Lake Wawasee is a large, natural, freshwater lake southeast of Syracuse in Kosciusko County, Indiana. It is the largest natural lake within Indiana's borders.

== Prehistoric ==

===Pre-glacial===
Around 1 million years ago just prior to the Pleistocene epoch, northern Indiana was covered by the Teays River system which flowed northwest out of Virginia, West Virginia, and Ohio entering Indiana at Adams County and flowed about 45 miles (72 km) south of what is now Lake Wawassee.

===Post-glacial===
After the last glaciation period, the land was left with kettle holes and hilly moraines. The land supported large vast Picea evergreen forests, and balsam poplar, which gave way to hardwoods of oak, poplar and hickory. Animal life consisted of saber-toothed cat, American mastodon, short-faced bear, dire wolf, ground sloth, giant beaver, peccary, stag-moose and ancient bison. Lakes would have sturgeon, whitefish, pike, pickerel, muskellunge as well as smaller fish such as bluegill, redear sunfish, black bass, yellow perch, and catfish.

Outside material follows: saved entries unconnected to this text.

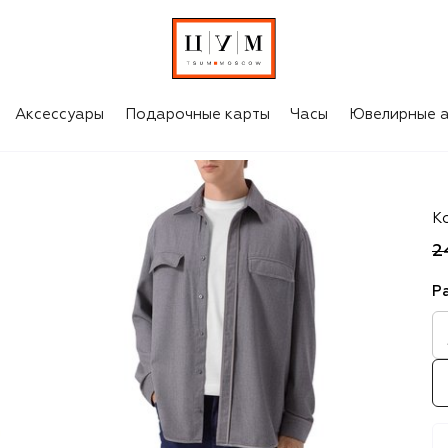
Аксессуары
Подарочные карты
Часы
Ювелирные а
Zil
К
2
Р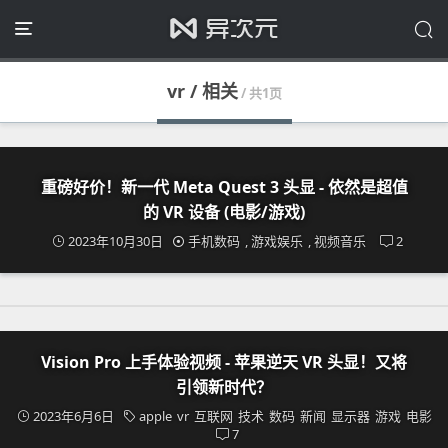
vr / 相关
/ 共1页
重磅好价！新一代 Meta Quest 3 头显 - 依然是超值
的 VR 设备 (电影/游戏)
2023年10月30日
手机数码
,
游戏娱乐
,
视频音乐
2
Vision Pro 上手体验视频 - 苹果逆天 VR 头显！又将
引领新时代？
2023年6月6日
apple
vr
互联网
技术
数码
新闻
显示器
游戏
电影
7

Beach formations and peat beds indicate Wawasee was 7 to 8 feet (2.1 - 2.4 m) deeper than present. Continuing running water through the outlet to the north lowered the lake level 6 to 7 ft. A dam built in 1834 consequently raised the level back to where it is today.

== Recent history ==

=== 19th century ===
Prior to Europeans coming to Turkey Lake, it was the tribal lands of Miami Indian chiefs Wawasee and Papakeecha. Wawasee was a signatory to the Treaty of Mississinewas and in 1828 was allotted a small village approximately two and one-half miles southeast of Milford and northeast of Waubee Lake where the town of Syracuse is located. It also included the eastern shores of Turkey Lake (Lake Wawasee) effectively bisecting the lake in half with the southern half going to his brother.

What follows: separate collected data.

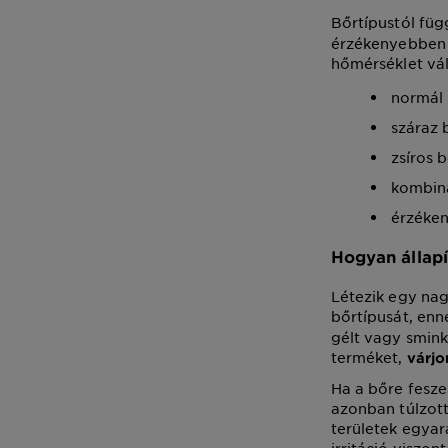
Bőrtípustól füg
érzékenyebben r
hőmérséklet vál
normál
száraz 
zsíros 
kombiná
érzéken
Hogyan állapí
Létezik egy na
bőrtípusát, enn
gélt vagy smink
terméket,
várjo
Ha a bőre fesze
azonban túlzott
területek egyar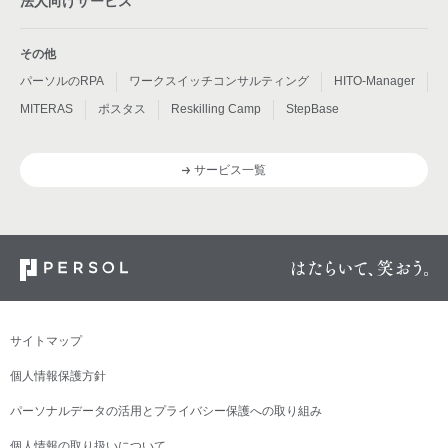
法人向けサービス
その他
パーソルのRPA
ワークスイッチコンサルティング
HITO-Manager
MITERAS
ポスタス
Reskilling Camp
StepBase
サービス一覧
サイトマップ
個人情報保護方針
パーソナルデータの活用とプライバシー保護への取り組み
個人情報の取り扱いについて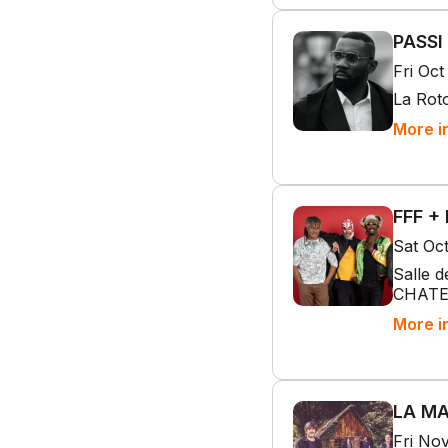
PASSI
Fri Oct
La Rot
More i
FFF + 
Sat Oct
Salle d
CHAT
More i
LA MA
Fri No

Early settlers were homesteaders who earned their livelihoods by hunting, fishing, and trapping; with a little farming.
White men began coming into the area in the early 1830s and called the lake "Turkey Lake". In 1834 the U.S. government deeded the land to the Wabash and Erie Canal; who, in 1875, sold it to Charles R. Ogden. Ownership was passed on to "Uncle" Billy Moore in 1877.

== Wawasee geographical places ==

===Cedar Point===
Cedar Point is on Wawasee's eastern shore and is a glacial kame formed by a subglacial stream. This ground was inhabited by the Glacial Kame Culture that resided here from 8000 BC to 1000 BC. Indications of trade with tribes in the southern United States is evidenced by shells found from the Gulf of Mexico cut and sized to look like the sole of a shoe and circular disks 3 inches (7.6 cm) to 5 inches (12 cm) worn around the neck. Human bones were found protruding from holes in the rock face in the 1880s and often later development unearthed artifacts and skeltel material. In the 1870s or 1880s Cedar Point was inhabited by a single recluse. From the 1940s through 1950s ancient fireplaces made of groupings of burned and cracked stones were found on the top of Cedar Point.

Cedar Point was the best authenticated site of Paleoindians' existence along Wawasee's shore. During the early 20th century the ground was leveled off to use for fill disturbing the natural look of Cedar Point. Today it is home to many summer homes and year-round residents.

===Conkling Hill===
Conkling Hill was named after a William Conking, a settler and possible sailor during the War of 1812 who came to the area in the 1830s with his wife. In 1844 a visitor by the name of P.M. Henkle visited for a day or two of fishing recounted a small cabin with one bed. Conkling Hill was acquired by a church group in 1894 and became Oakwood Park. Today it is a 42 acre religious retreat called Oakwood Foundation.(Lilly, Eli)

===Morrison's Island===
Morrison's Island was originally Eagle Island when the first white settlers arrived because of the bald eagles nesting there. Eagle Island was also heavily forested with a variety of trees. Morrison's Island is located on Wawasee's south-southeast end overlooking Buttermilk Bay to the south and Johnson's Bay to the north. It was named after William T. Morrison, a Civil War soldier who served with an Ohio regiment of the Union army. Morrison moved to the area and applied for a position at the old frame schoolhouse once located at Washington Street and Harrison Street.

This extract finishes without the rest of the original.